Arrivò il baratro dell’8 settembre, l’armistizio. Le forze antifasciste cominciarono anche alla Spezia, la lunga battaglia per la libertà. Venti mesi di Resistenza armata e civile, sociale, fino al 25 aprile.
“Come fu liberata la città?”
Il 22 aprile pomeriggio il Comando della IV Zona diede ordine di avviare l’operazione di occupazione di Spezia.
Il 23 aprile tedeschi e fascisti lasciarono precipitosamente Spezia verso Aulla e la Cisa e i partigiani delle SAP (Squadre Azione Patriottica) presero possesso degli edifici principali.

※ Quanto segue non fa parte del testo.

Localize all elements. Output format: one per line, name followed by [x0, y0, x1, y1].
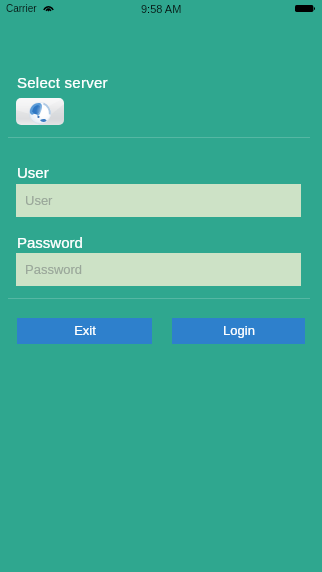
staticText: Carrier: [6, 3, 37, 14]
button[interactable]: User: [16, 184, 301, 217]
button[interactable]: Login: [172, 318, 305, 344]
staticText: Password: [25, 262, 83, 277]
button[interactable]: Exit: [17, 318, 152, 344]
staticText: 9:58 AM: [141, 3, 182, 15]
staticText: Select server: [17, 74, 108, 91]
button[interactable]: Select server: [16, 98, 64, 125]
staticText: User: [17, 164, 49, 181]
staticText: Exit: [74, 323, 96, 338]
staticText: Login: [223, 323, 255, 338]
staticText: User: [25, 193, 53, 208]
staticText: Password: [17, 234, 83, 251]
button[interactable]: Password: [16, 253, 301, 286]
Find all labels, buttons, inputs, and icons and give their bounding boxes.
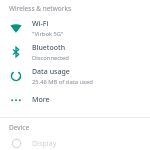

Leggiamo la testimonianza di Umberto Vendramin “Farinata degli Uberti”, uno dei capi delle SAP:
«Il mattino del 23 aprile 1945 tutte le SAP della città iniziarono l’attacco contro i residui delle Brigate Nere, tedeschi, Guardia Nazionale Repubblicana e gruppi di franchi tiratori che ancora si trovavano in centro città e località limitrofe. Altri gruppi di sappisti provvedevano ad impossessarsi dei principali edifici, quali: Prefettura, Comune, Poste e Telegrafi, magazzini di materiali vari e di viveri abbandonati dai nazifascisti, nonché enti militari e stabilimenti industriali. […] La sera dello stesso giorno la prima camionetta con a bordo il Maggiore alleato Gordon Lett entrava in città liberata, seguito da alcuni sappisti, ove la folla gli tributava entusiastiche accoglienze».
Sempre il 23 aprile i partigiani, mentre scendevano in città dalla Val di Vara, combatterono con un nucleo di retroguardia tedesco a San Benedetto; la battaglia proseguì fino alla sera del 24 aprile.

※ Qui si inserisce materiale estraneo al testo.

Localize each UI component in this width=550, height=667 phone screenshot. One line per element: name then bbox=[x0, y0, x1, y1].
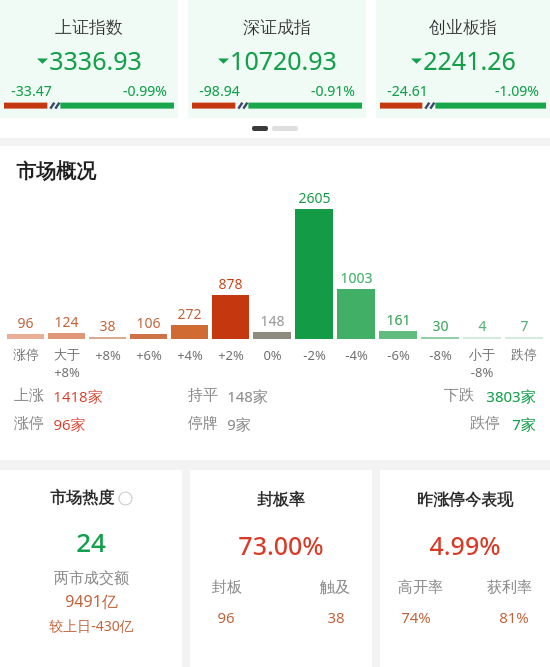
staticText: 106 bbox=[136, 313, 161, 332]
staticText: 跌停 bbox=[511, 346, 537, 362]
staticText: 0% bbox=[263, 346, 282, 364]
staticText: +2% bbox=[218, 346, 244, 364]
staticText: 9491亿 bbox=[65, 590, 118, 612]
staticText: 创业板指 bbox=[429, 17, 497, 38]
staticText: 持平 bbox=[188, 386, 218, 405]
staticText: 停牌 bbox=[188, 414, 218, 433]
staticText: 小于 -8% bbox=[469, 346, 495, 380]
staticText: 昨涨停今表现 bbox=[417, 490, 513, 510]
staticText: 大于 +8% bbox=[54, 346, 80, 380]
staticText: 24 bbox=[76, 524, 106, 559]
button[interactable]: 市场热度 bbox=[0, 470, 182, 667]
staticText: -4% bbox=[345, 346, 368, 364]
staticText: 4.99% bbox=[429, 528, 501, 562]
staticText: -0.99% bbox=[123, 81, 167, 100]
staticText: -1.09% bbox=[495, 81, 539, 100]
staticText: 涨停 bbox=[14, 414, 44, 433]
staticText: 两市成交额 bbox=[54, 569, 129, 588]
staticText: -24.61 bbox=[387, 81, 428, 100]
staticText: 7家 bbox=[512, 414, 536, 434]
staticText: 38 bbox=[327, 607, 345, 627]
staticText: +4% bbox=[177, 346, 203, 364]
staticText: 较上日-430亿 bbox=[49, 616, 134, 635]
staticText: 96家 bbox=[53, 414, 86, 434]
staticText: 1418家 bbox=[53, 386, 103, 406]
staticText: 124 bbox=[54, 312, 79, 331]
staticText: 74% bbox=[401, 607, 431, 627]
staticText: 3336.93 bbox=[49, 43, 142, 77]
staticText: 下跌 bbox=[444, 386, 474, 405]
staticText: -8% bbox=[429, 346, 452, 364]
staticText: 1003 bbox=[340, 268, 373, 287]
staticText: 上证指数 bbox=[55, 17, 123, 38]
staticText: 触及 bbox=[320, 578, 350, 597]
button[interactable]: 上证指数 bbox=[0, 0, 178, 118]
staticText: 148 bbox=[260, 311, 285, 330]
staticText: -0.91% bbox=[311, 81, 355, 100]
staticText: 7 bbox=[520, 316, 529, 335]
staticText: 2605 bbox=[298, 188, 331, 207]
button[interactable]: 封板率 bbox=[190, 470, 372, 667]
staticText: -6% bbox=[387, 346, 410, 364]
other: 帮助 bbox=[119, 492, 132, 505]
staticText: -2% bbox=[303, 346, 326, 364]
staticText: 148家 bbox=[227, 386, 268, 406]
staticText: +8% bbox=[95, 346, 121, 364]
staticText: 封板率 bbox=[257, 490, 305, 510]
staticText: 81% bbox=[499, 607, 529, 627]
staticText: 4 bbox=[478, 316, 487, 335]
staticText: 2241.26 bbox=[423, 43, 516, 77]
button[interactable]: 创业板指 bbox=[376, 0, 550, 118]
staticText: 高开率 bbox=[398, 578, 443, 597]
staticText: 市场热度 bbox=[50, 488, 114, 508]
staticText: 10720.93 bbox=[230, 43, 337, 77]
staticText: 跌停 bbox=[470, 414, 500, 433]
staticText: 96 bbox=[217, 607, 235, 627]
staticText: 272 bbox=[177, 304, 202, 323]
staticText: 市场概况 bbox=[16, 159, 96, 184]
button[interactable]: 昨涨停今表现 bbox=[380, 470, 550, 667]
staticText: 878 bbox=[218, 274, 243, 293]
staticText: 获利率 bbox=[487, 578, 532, 597]
staticText: 封板 bbox=[212, 578, 242, 597]
staticText: -33.47 bbox=[11, 81, 52, 100]
staticText: 3803家 bbox=[486, 386, 536, 406]
staticText: 161 bbox=[386, 310, 411, 329]
staticText: 涨停 bbox=[13, 346, 39, 362]
staticText: 9家 bbox=[227, 414, 251, 434]
staticText: 深证成指 bbox=[243, 17, 311, 38]
staticText: 96 bbox=[17, 313, 34, 332]
staticText: 上涨 bbox=[14, 386, 44, 405]
staticText: -98.94 bbox=[199, 81, 240, 100]
staticText: +6% bbox=[136, 346, 162, 364]
staticText: 73.00% bbox=[238, 528, 324, 562]
staticText: 30 bbox=[432, 316, 449, 335]
staticText: 38 bbox=[99, 316, 116, 335]
button[interactable]: 深证成指 bbox=[188, 0, 366, 118]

Il 24 aprile entrarono nella città già liberata, senza sparare un colpo, i primi reparti americani, insieme a una Brigata partigiana. Si trattava della “Compagnia Arditi” comandata da Franco Coni – socialista, sardo, coraggiosissimo e spesso indisciplinato – che disobbedì al Comando della IV Zona. Leggiamo la testimonianza di Giovanbattista Acerbi “Tino”, che fu sempre partigiano al fianco di Coni:
«Il 24 disobbedimmo agli ordini del Comando e scendemmo a Riomaggiore. La gente ci festeggiò, bevemmo lo sciacchetrà e qualcuno di noi era anche un po’ brillo. Giungemmo a Spezia passando ai due lati della galleria ferroviaria, che era allagata. Arrivammo in città, all’inizio la gente non capiva, poi ci riconobbe e applaudì. All’incrocio di via Chiodo con corso Cavour incrociammo una camionetta con a bordo soldati di colore della Divisione Buffalo. Subito ci fu un momento di imbarazzo. Poi uno di noi sparò con il mitra a un’insegna del Fascio in via Chiodo, gli americani capirono, fraternizzammo e ci portarono in Prefettura, dove Franco abbracciò Gordon Lett. La zona era piena di camionette e di soldati neri. Il giorno dopo arrivarono i partigiani dopo la battaglia di San Benedetto. Il Comandante della IV Zona Fontana rimproverò Franco e ci impedì di sfilare, ci mettemmo ai lati ad applaudire insieme a tanta gente».
Un “combat film” del 24 aprile testimonia l’arrivo degli americani e la presenza di un gruppo partigiano, appunto la “Compagnia Arditi”.
Il 25 aprile, dopo la battaglia di San Benedetto, il grosso dei reparti partigiani entrò in città. Il CLN si insediò in Prefettura, con il consenso degli Alleati. Pietro Mario Beghi, segretario del CLN provinciale, assunse la carica di Prefetto. Il CLN fece affiggere sui muri della città il proclama che così concludeva: «Spezzini, La Spezia è stata la città d’Italia più vessata dalla sanguinosa oppressione del fascismo, ma appunto per questo è necessario dimostrare subito la vostra civiltà nei confronti della bestialità fascista… L’ora della liberazione è pure l’ora della epurazione e della ricostruzione: l’ora del pensiero che si fa azione. Sia questa azione ispirata unicamente al bene della città e della patria nella visione di una superiore solidarietà”.
Sono parole che ci dicono che un movimento come la Resistenza non è passato invano, non può passare, non passerà. Vive e vivrà ora e sempre.